Article by: DOUG SMITH , Star Tribune
American Indian bands cite a spiritual connection to the wolf and are protesting the notion of hunting them.
Minnesota’s first managed wolf hunting and trapping season, set for this fall, will be more than just controversial.
It also will be a cultural clash.
American Indian bands around the state oppose the hunting and trapping of wolves on spiritual grounds, will prohibit wolf hunting on tribal lands and complain that the DNR and Legislature haven’t considered their views.
“The wolf is part of our creation story, and therefore many Ojibwe have a strong spiritual connection to the wolf,” Karen Diver, chairwoman of the Fond du Lac Band of Lake Superior Chippewa, wrote in a letter to the DNR this spring. “Many Ojibwe believe the fate of the wolf is closely tied to the fate of all the Ojibwe. For these reasons the Fond du Lac Band feels the hunting and trapping of wolves is inappropriate.”

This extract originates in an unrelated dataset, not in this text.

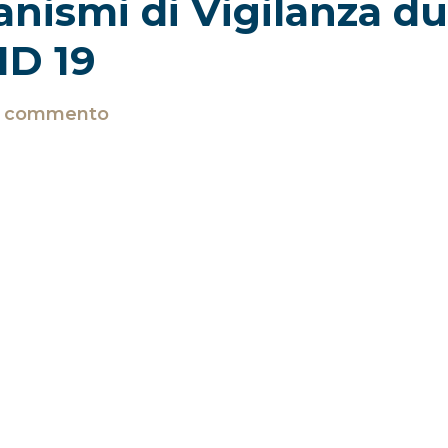
ganismi di Vigilanza d
ID 19
n commento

Leaders of the Leech Lake, Red Lake and White Earth bands wrote similar letters of concern to the DNR when the Legislature was still debating a wolf hunting season. Red Lake — the only closed reservation in the state — will close its 900,000-acre reservation to wolf hunting.
The views of wolves couldn’t be more different.
European settlers and their descendants sought to exterminate wolves, and today, with their population healthy in Minnesota, plans for a limited trapping and hunting season have the support of many Minnesotans. But wolves are revered in American Indian culture.
“We understand wolves to be educators, teaching us about hunting and working together in extended family units,” James Zorn, executive administrator for the Great Lakes Indian Fish and Wildlife Commission, said in a letter to the Wisconsin Legislature. That legislature, like Minnesota’s, OK’d a wolf hunting season. The commission, which represents 11 Ojibwe tribes in Minnesota, Wisconsin and Michigan, opposes public wolf seasons in all three states. “Wolves exemplify perseverance, guardianship, intelligence and wisdom,” Zorn said.
The Fond du Lac Band near Duluth won’t allow wolf hunting and trapping by band members on the approximately 35,000 acres of tribal lands and asked the DNR to close the other 65,000 acres within the reservation, including private, county and state lands, to wolf hunting and trapping. The White Earth Band also asked the DNR to ban wolf hunting within reservation boundaries.
DNR Commissioner Tom Landwehr declined both requests.
“We fully recognize and respect your authority to close tribal lands to the taking of wolves, but we believe that the public should be given the opportunity to hunt on the public and private nontribal lands within the reservation boundary,” Landwehr wrote both bands.
The Leech Lake Band wanted the DNR to make the reservation a separate wolf management zone, but the DNR currently includes it and the much of the rest of northeastern Minnesota in a large wolf management area. Steve Mortensen of the band’s Division of Resource Management said the band is concerned too many wolves will be killed in that area.
“There is considerable concern about taking wolves for sport,” he wrote to Landwehr. “Many tribal members feel that wolves are their brothers and they should be respected as such.”
Mortensen noted that once the wolf was removed from the Endangered Species Act protection, its management returned to the state and tribes. But he said the state hasn’t discussed its wolf management plan with bands.
“How can you ignore governments that have co-management authority of much of the wolf range and come up with a plan without their input?” he asked.
Ed Boggess, DNR fish and wildlife division director, said the agency has tried to be inclusive and has had discussions with bands about its wolf management plans. He said that the delisting returned whatever authority the bands and state originally had but that it didn’t convey new co-management authority to the bands.
Boggess acknowledged that the bands have a different cultural view of wolves.
“We recognize and respect those cultural views, but when it comes to managing wildlife, under these treaties and rights that were conveyed, all we can deal with are issues of conservation, public safety and public health,” Boggess said. “Cultural issues are for each culture to address as they see fit.”